Leading auditor KPMG says the pension industry and wider European economy will be badly affected by the European Union’s Solvency II plans.



The Solvency II directive, new capital requirements that insurance companies are likely to have to hold from 2014 to reduce the risk of insolvency, is likely to cause knock-on effects to the pensions industry, according to a new report by KPMG.



The final requirements on the matching premium and counter-cyclical premium, which determine the way insurers’ liabilities are calculated, are the two issues KPMG believes will have the greatest impact on European firms’ capital requirements and consequently the annuities market.



Phil Smart, UK head of solvency at KPMG, said: “In the UK, this could mean that annuities may need to be priced at such a level that consumers would find unacceptable, and potentially become uneconomical for insurance firms to offer.”



Analysts also believe that the EU’s new Solvency II rules will make it harder for insurance companies to hold infrastructure projects and other alternative assets - such as private equity and hedge funds - on their balance sheets. Stricter capital rules are likely to mean insurers will have to hold ‘safer’ assets.



George Osborne, the UK chancellor of the exchequer, last November pinned the country’s recovery hopes on pension funds and other institutional investors being able to stump up towards fixing Britain’s creaking roads, railways and power stations.



This plan to unlock £20bn in pension assets to overhaul physical infrastructure in Britain may hit the buffers, however, due to the latest European Commission plans for Solvency II.



Smart added: “Many European insurers have been significant investors in infrastructure and real estate investments, which provide reliable and stable cash flows, hence providing a good match to the cash outflows on annuity type products.



“By imposing high capital charges on these investment classes for regulatory purposes, the risk-adjusted returns may become unattractive and insurers needing additional solvency will likely choose to change their investment portfolios – potentially resulting in a significant withdrawal of funds, which could have an impact on the wider European growth agenda.”



In addition, there are concerns that the whole fund management sector, and not just the insurance industry, could be bound to Solvency II-type legislation.



Last week, the European Union’s financial services chief, Michel Barnier, was forced to allay growing fears that pension schemes would be chained to similar rules to those of insurance companies.



He said, via his Twitter account, that Solvency II would not be “cut and pasted” from the insurance industry to the pensions sector.

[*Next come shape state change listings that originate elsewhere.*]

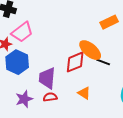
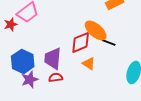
blue hexagon: (17, 62) -> (23, 61), moved
orange triangle: (84, 93) -> (89, 63), moved

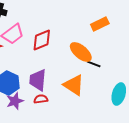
red diamond: (81, 42) -> (42, 40), moved
orange triangle: (89, 63) -> (74, 85), size x1.6

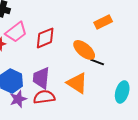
red semicircle: (41, 99) -> (44, 97), size x1.5

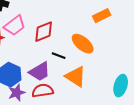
black line: (97, 62) -> (59, 56), moved
purple trapezoid: (41, 78) -> (40, 72), turned -125

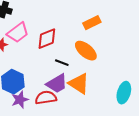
orange rectangle: (102, 16) -> (92, 23), moved
purple trapezoid: (40, 72) -> (57, 84), moved

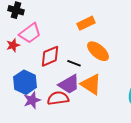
orange rectangle: (92, 23) -> (86, 23), moved
red diamond: (47, 39) -> (50, 56), moved

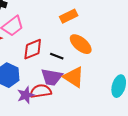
purple trapezoid: (69, 84) -> (52, 77), turned 40
purple star: (32, 100) -> (26, 95), moved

The Solvency II directive, which is to replace the original 1973 law, aims to unify the insurance market with a revised set of EU-wide capital requirements and risk management standards that will enhance consumer protection. It has, however, been beset with delays and has yet to be approved by the European Parliament but UK regulator the Financial Services Authority still predicts that it will enter into force, as planned, on January 1, 2014.